• _WORK TASK_:
Restate the listing below with no word altered.

• _INPUT RECORDS_:

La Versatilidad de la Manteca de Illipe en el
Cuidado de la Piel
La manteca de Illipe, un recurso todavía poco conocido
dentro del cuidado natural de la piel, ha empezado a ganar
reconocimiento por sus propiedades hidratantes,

• _EXERCISE RESULT_:
La Versatilidad de la Manteca de Illipe en el
Cuidado de la Piel
La manteca de Illipe, un recurso todavía poco conocido
dentro del cuidado natural de la piel, ha empezado a ganar
reconocimiento por sus propiedades hidratantes,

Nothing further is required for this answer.